This week is about restricting the local logon on Windows devices to specific users. Not because it is something particularly new, but simply because it is been an ask every now and then. Think about further locking down a kiosk device, for example. Restricting the local logon can be achieved by either only allowing specific users to log on, or by denying specific users to log on. In other words, whitelisting versus blacklisting. The allow-option is basically a whitelist and the deny-option is basically a blacklist. When looking at restricting the local logon, a whitelist is the easiest method to get quickly really restrictive, as only the users on the list are allowed to log on locally. Luckily, nowadays there is easy method for configuring such a whitelist with users that are allowed to log on locally on a Windows device. This post will provide some more details around that configuration, followed with the configuration steps. This post will end with showing the user experience.

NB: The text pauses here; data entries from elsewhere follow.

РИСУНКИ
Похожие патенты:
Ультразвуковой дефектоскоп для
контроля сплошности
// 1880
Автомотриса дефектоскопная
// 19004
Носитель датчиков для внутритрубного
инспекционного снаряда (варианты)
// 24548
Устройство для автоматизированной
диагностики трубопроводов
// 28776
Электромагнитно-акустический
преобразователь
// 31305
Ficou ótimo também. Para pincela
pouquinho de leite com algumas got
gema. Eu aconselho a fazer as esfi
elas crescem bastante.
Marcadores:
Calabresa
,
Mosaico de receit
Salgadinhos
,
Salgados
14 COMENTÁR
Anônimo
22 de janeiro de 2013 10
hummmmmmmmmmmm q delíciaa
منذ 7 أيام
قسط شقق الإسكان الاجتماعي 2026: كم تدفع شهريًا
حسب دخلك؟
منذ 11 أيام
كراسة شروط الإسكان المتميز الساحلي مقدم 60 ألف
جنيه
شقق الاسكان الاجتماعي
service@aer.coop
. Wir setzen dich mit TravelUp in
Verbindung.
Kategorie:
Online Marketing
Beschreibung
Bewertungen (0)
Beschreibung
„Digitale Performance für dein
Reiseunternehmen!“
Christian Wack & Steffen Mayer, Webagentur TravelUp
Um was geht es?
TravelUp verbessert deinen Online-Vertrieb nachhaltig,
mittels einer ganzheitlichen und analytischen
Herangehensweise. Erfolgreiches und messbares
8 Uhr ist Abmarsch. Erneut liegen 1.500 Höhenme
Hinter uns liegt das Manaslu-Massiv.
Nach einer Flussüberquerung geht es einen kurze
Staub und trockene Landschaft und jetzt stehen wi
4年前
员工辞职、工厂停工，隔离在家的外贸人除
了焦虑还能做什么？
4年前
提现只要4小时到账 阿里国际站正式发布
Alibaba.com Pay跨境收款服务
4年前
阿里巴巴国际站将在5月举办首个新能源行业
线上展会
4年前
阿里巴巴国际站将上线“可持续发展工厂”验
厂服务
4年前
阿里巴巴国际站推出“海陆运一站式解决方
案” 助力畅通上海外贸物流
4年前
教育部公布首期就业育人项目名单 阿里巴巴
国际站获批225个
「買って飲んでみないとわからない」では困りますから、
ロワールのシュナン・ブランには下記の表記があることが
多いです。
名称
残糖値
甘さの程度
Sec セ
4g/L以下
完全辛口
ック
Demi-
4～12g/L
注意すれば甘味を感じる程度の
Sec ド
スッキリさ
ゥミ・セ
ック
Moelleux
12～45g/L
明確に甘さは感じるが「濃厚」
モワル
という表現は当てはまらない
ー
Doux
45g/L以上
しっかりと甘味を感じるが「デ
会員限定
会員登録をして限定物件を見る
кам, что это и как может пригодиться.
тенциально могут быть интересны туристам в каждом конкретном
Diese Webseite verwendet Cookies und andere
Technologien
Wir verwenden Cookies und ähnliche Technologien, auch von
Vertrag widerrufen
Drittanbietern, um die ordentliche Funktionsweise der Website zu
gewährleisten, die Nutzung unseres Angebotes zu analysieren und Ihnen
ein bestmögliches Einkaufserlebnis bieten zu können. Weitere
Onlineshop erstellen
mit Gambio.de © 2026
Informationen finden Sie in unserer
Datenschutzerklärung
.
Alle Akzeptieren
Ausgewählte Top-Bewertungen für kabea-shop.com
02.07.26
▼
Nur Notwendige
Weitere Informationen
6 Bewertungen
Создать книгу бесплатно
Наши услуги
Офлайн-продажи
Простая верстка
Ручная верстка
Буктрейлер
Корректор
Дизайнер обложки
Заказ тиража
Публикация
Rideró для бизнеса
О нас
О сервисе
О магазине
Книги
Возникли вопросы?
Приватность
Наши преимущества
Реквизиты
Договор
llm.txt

Note: Keep in mind that this post is focussed on the local log on on Windows devices and not the remote log on.
Configuring the allow local log on setting
When looking at configuring the allow local log on configuration, the UserRights section in the Policy CSP is the place to look. That section contains many of the different policy settings of the User Rights Assignment Local Policies, including the Allow log on locally (AllowLocalLogOn) policy setting. That policy setting can be used to configure the users that are allowed to locally log on to the Windows device. Besides that, it’s also good to mention that with the latest Windows 11 Insider Preview Builds, this section of the Policy CSP, is getting more and more policy settings. Nearly all of the User Rights Assignment Local Policies are now available for configuration, including Logon as a service, Logon as a batch job, and many more. Maybe even better, all of these available policy settings – including the new policy settings that are currently still in preview – are now configurable via the Settings Catalog profile (as shown below in Figure 1).
After being familiar with the available policy settings and the configuration profile, the configuration of those policy settings is pretty straight forward. The following eight steps walk through the creation of a Settings Catalog profile that contains the required setting to configure the local logon, by using the Allow log on locally policy setting.
- Open the Microsoft Intune admin center portal and navigate to Devices > Windows > Configuration profiles
- On the Windows | Configuration profiles blade, click Create profile
- On the Create a profile blade, provide the following information and click Create
- Platform: Select Windows 10 and later to create a profile for Windows 10 and Windows 11 devices
- Profile: Select Settings catalog to select the required setting from the catalog
- On the Basics page, provide the following information and click Next
- Name: Provide a name for the profile to distinguish it from other similar profiles
- Description: (Optional) Provide a description for the profile to further differentiate profiles
- Platform: (Greyed out) Windows 10 and later
- On the Configuration settings page, as shown below in Figure 2, perform the following actions
- Click Add settings and perform the following in Settings picker
- Select User Rights as category
- Select Allow Local Log On as setting
- Specify the required users and local groups – all on separate lines – and click Next
- On the Scope tags page, configure the required scope tags and click Next
- On the Assignments page, configure the assignment and click Next
- On the Review + create page, verify the configuration and click Create
Note: As these settings are now configurable via the Settings Catalog, that also takes away the challenges with multiple entries. No need to manually specify a delimiter, as Microsoft Intune takes care of that.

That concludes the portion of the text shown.